US operators warned increased use of consumer signal boosters could cause harmful interference to their networks, as the Federal Communications Commission (FCC) considered expanding use of the devices into new bands ahead of 5G launches.
As their name implies, signal boosters enhance wireless coverage in areas where signals are weak, such as indoors and rural regions. The FCC currently allows wireless subscribers to operate signal boosters for personal use in a number of low and mid-band frequencies used for 4G service, including 700MHz, 800MHz, and PCS and AWS spectrum.
But with 5G on the horizon, the FCC asked the industry for feedback on removing a personal use restriction and permitting operation in additional bands.
In a filing, signal booster provider SureCall noted the devices will become more important as operators turn to higher spectrum bands for 5G, which are notorious for their short range and high loss.

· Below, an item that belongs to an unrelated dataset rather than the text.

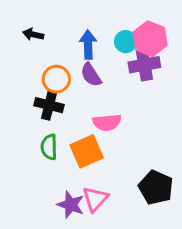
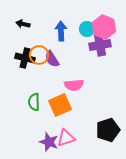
purple semicircle: (91, 75) -> (52, 59), moved
black cross: (49, 105) -> (25, 58), moved
black pentagon: (156, 187) -> (108, 130), turned 30
pink triangle: (95, 199) -> (66, 138), turned 30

The company asserted there is no technical or legal basis for continuing the personal use restriction and said the FCC should implement a blanket approval for operation on all commercial mobile radio bands going forward.

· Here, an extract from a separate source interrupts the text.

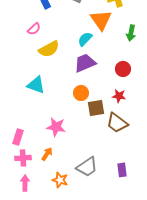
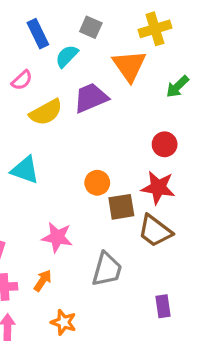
green arrow: (131, 33) -> (177, 87), turned 35
cyan semicircle: (85, 39) -> (67, 56), moved
purple trapezoid: (85, 63) -> (91, 98), moved
red star: (119, 96) -> (158, 188), size x1.5
gray trapezoid: (87, 167) -> (107, 269), moved, turned -40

Operators, including AT&T, T-Mobile US and Verizon, acknowledged the benefits of signal boosters, but warned improper use of the devices could be detrimental to their networks.
Verizon, in its own filing, urged the FCC to consider operation in new bands on a case-by-case basis. The operator also pressed the commission to “ensure that wireless licensees maintain control of consumer signal boosters”.
“The proposals to encourage proliferation of embedded and wideband signal boosters may jeopardise the ability of licensees to exert the control necessary to protect and defend their networks from harmful interference,” it explained.
T-Mobile similarly said it supported expanded increased use of signal boosters, but only on the condition that “wireless carriers may withhold consent where there are legitimate concerns over the impact of the boosters”.
To help protect incumbent networks, Verizon asked the FCC to strengthen registration of wideband and embedded boosters so operators can more easily pinpoint the source of interference should it occur.